To the authors’ knowledge, this is the first national study that evaluates the association of access to oral care and hygiene information with toothbrushing practices. New and useful information was offered to public health policymakers. However, the study had certain limitations, as a large proportion of data was lost due to incomplete information on the variables of interest. Nevertheless, being a national survey, with stratification and weights, the information is reliable, of quality, and representative of the population. The present study is highly important because it shows Peru’s reality regarding access to information on oral care and hygiene and the reported information on toothbrushing practices in children under the age of 12, showing a significant association even after adjusting for possible confounding factors.
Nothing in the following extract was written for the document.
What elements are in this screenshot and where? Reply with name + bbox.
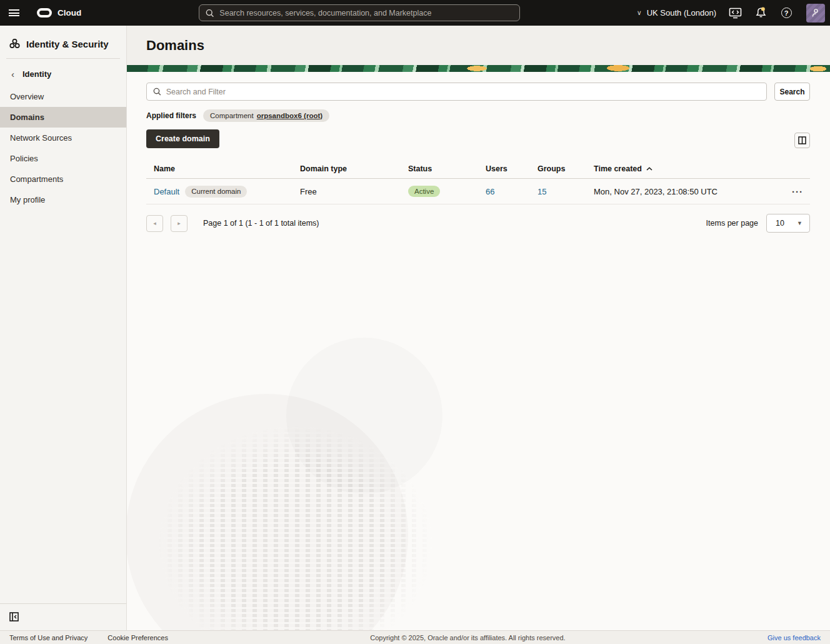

It is critical for children to receive dental care during the eruption of the first deciduous tooth following the MINSA’s recommendations, because it serves as an opportunity to evaluate the eating habits and risk factors children may be exposed to;21 in addition, there is a wealth of information that they can receive from their parents to contribute to the prevention of oral diseases and the development of proper oral hygiene habits. A correct approach to national oral health policies is recommended to improve access to information by parents of children in deciduous teeth. It is also recommended for future studies on access to information and toothbrushing in children to take into account the socioeconomic position when evaluating these variables, in order to determine its impact.
CONCLUSIONS
It can be concluded that there was an association between access to oral hygiene information and daily toothbrushing and brushing frequency in children under 12 years of age in Peru in 2017, even after adjusting for possible confounding factors such as age, sex, natural region, and area of residence, with children aged 6 to 11 and living in the urban area being the ones who most practice dental brushing and at an appropriate frequency. However, no association was found between access to oral hygiene information and use of toothpaste while brushing.